In my traditional glass-is-half-full approach, I hope you will forgive me if I take an opportunity to offer up what I have been GIVEN by this insidious disease. And if you, or someone dear to you, has battled it, feel free to comment on what cancer has done FOR you, too.

I have added to my list over the last year, and will continue to do so, but I think these are my top five to this point. I will post some more every so often. Enjoy!

  1. Never again will I feel compelled to scramble to find something pink to wear to my kids’ Breast Cancer Awareness basketball games. I. Am. Aware.
  1. Finally proof that Angelina Jolie and I share more in common than simply a love of bad-ass tattoos and hot husbands. BRAC- POSITIVE FOREVAHHH, BABYYYY!!

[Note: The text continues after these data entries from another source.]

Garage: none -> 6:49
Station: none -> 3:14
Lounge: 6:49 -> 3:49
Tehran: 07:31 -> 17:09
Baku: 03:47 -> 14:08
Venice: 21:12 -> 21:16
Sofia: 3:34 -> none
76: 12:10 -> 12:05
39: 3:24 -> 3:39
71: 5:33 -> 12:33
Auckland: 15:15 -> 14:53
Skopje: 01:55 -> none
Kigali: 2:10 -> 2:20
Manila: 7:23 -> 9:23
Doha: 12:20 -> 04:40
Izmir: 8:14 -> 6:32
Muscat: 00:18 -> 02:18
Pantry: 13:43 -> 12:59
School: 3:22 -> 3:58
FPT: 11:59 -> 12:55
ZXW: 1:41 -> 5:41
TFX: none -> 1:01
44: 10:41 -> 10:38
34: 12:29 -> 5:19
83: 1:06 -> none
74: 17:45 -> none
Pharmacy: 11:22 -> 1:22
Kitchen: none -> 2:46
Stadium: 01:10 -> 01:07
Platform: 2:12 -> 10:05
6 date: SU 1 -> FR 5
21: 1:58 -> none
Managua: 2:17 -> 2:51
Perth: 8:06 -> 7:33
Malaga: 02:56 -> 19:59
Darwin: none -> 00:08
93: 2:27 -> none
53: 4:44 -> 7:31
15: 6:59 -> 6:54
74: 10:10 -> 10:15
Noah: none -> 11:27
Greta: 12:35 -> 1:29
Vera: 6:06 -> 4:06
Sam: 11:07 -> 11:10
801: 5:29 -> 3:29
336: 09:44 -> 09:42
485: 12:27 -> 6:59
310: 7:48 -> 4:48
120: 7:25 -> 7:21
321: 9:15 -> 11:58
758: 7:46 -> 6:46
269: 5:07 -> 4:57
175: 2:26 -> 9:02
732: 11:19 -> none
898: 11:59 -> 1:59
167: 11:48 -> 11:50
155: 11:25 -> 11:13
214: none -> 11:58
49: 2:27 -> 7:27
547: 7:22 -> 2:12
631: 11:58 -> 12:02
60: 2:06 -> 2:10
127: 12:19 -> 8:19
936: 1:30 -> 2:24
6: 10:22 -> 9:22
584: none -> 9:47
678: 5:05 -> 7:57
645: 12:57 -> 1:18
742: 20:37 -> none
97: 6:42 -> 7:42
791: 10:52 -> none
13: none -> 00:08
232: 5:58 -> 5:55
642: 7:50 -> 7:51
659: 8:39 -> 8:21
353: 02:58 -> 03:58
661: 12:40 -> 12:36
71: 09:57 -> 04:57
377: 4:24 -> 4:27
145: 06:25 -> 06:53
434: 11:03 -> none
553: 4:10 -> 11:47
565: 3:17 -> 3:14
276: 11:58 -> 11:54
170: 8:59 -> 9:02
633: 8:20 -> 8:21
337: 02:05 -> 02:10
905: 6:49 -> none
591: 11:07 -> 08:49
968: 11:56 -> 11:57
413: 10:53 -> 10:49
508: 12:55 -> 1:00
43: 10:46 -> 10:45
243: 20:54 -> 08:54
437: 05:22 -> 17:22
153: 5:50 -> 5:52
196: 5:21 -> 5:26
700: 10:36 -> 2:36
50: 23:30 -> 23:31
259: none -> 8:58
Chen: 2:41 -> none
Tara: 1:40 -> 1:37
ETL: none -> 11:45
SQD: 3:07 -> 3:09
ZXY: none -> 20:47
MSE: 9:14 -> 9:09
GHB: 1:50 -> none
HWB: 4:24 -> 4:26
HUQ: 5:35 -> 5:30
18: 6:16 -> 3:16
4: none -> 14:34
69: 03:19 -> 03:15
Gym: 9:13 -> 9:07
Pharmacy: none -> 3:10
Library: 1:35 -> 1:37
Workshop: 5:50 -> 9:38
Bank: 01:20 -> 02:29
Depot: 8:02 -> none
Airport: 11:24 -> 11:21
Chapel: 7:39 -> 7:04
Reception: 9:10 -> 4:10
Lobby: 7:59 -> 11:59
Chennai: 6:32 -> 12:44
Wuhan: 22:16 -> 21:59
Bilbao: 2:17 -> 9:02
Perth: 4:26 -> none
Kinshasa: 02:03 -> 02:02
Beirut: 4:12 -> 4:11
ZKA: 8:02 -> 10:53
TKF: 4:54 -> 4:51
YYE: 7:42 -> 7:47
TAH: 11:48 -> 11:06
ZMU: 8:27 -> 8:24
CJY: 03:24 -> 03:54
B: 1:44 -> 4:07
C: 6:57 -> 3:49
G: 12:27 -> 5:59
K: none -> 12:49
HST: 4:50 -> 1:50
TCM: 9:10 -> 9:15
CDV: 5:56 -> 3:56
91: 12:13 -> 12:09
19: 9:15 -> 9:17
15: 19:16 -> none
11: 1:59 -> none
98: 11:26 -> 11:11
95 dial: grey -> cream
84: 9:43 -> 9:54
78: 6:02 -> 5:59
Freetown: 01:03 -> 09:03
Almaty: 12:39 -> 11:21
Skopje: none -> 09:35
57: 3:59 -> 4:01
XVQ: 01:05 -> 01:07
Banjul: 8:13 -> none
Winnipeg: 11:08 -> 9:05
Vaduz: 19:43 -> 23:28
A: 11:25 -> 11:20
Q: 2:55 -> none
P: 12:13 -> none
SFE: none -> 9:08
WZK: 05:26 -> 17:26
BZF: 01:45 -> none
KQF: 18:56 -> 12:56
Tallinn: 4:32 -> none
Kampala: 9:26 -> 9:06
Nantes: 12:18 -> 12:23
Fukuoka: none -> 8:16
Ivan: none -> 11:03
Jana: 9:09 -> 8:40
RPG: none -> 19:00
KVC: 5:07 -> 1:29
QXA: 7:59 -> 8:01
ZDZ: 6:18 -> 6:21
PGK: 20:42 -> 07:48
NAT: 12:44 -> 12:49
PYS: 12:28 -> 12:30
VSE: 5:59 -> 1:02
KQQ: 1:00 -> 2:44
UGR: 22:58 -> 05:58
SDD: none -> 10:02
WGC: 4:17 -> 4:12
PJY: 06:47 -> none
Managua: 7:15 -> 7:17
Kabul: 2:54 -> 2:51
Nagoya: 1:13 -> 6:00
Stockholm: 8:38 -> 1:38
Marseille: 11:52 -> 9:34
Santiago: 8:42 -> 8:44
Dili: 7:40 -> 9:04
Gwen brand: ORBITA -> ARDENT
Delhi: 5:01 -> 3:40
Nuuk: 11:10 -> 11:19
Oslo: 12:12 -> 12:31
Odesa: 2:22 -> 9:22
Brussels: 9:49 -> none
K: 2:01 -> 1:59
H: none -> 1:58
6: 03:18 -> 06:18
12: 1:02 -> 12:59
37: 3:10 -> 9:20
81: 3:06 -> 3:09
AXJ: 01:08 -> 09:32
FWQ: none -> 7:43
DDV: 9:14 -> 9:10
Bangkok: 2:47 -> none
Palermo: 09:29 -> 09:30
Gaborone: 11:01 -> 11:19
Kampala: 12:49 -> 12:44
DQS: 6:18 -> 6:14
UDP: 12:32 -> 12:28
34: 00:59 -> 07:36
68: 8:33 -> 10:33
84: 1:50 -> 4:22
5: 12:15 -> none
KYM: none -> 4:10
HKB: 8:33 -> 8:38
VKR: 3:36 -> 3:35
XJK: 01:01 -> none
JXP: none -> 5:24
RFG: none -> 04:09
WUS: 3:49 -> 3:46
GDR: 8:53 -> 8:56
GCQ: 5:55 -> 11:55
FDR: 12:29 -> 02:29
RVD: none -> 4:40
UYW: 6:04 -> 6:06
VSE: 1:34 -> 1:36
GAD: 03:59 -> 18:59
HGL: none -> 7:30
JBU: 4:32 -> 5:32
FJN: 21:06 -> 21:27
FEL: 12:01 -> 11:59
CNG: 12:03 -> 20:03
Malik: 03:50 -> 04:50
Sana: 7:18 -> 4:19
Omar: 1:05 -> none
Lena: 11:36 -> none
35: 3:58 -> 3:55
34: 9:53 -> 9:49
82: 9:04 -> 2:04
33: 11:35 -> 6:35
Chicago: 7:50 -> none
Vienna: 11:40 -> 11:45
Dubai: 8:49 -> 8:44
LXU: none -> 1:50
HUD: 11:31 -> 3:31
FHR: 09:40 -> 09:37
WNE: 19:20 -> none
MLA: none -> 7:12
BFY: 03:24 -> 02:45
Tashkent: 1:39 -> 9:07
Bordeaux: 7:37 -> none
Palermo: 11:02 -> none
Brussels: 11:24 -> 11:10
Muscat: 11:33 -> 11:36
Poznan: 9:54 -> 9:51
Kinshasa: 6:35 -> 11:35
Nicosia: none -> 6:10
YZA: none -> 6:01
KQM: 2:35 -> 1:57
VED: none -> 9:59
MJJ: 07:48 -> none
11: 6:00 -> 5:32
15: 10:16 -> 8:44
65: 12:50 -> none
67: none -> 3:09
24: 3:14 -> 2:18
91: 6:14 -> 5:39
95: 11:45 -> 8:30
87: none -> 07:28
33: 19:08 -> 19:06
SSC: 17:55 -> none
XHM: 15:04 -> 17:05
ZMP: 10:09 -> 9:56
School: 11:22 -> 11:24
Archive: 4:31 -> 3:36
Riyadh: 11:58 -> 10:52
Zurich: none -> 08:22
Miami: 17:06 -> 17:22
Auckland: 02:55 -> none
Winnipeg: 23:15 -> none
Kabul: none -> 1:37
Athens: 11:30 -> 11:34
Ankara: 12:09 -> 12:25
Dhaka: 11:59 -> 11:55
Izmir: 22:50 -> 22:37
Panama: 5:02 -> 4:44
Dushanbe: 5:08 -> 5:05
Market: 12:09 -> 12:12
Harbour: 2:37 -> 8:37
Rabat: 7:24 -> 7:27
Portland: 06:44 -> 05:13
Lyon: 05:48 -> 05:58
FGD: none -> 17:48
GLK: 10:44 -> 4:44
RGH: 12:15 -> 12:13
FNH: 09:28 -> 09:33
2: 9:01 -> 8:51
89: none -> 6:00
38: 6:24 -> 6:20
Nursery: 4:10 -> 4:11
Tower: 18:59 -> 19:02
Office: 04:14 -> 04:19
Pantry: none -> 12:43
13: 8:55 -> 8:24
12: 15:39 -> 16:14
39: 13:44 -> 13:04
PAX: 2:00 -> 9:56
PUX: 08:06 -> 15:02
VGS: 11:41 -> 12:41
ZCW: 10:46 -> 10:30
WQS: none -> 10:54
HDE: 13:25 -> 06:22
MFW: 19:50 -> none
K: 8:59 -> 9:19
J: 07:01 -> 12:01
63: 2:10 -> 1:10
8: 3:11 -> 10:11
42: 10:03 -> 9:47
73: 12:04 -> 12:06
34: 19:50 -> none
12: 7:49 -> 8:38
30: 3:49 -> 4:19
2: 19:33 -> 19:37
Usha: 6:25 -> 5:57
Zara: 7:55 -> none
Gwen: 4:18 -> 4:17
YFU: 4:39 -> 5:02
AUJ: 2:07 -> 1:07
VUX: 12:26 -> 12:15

  1. Because my genes decided to revolt, I am, at the ripe old age of 42, the first of my friends to be officially menopausal. (Does that make me a Meno-pioneer? A Mentor-pause?) So I will never again have to find creative ways to carry or conceal “feminine” products. Awwww yeahhhh. You’re jealous, admit it.
  1. Having any hair = Good hair day
  1. Three little words I never expected being able to incorporate into my vocabulary: Bras are optional. That’s right ladies, read it and weep.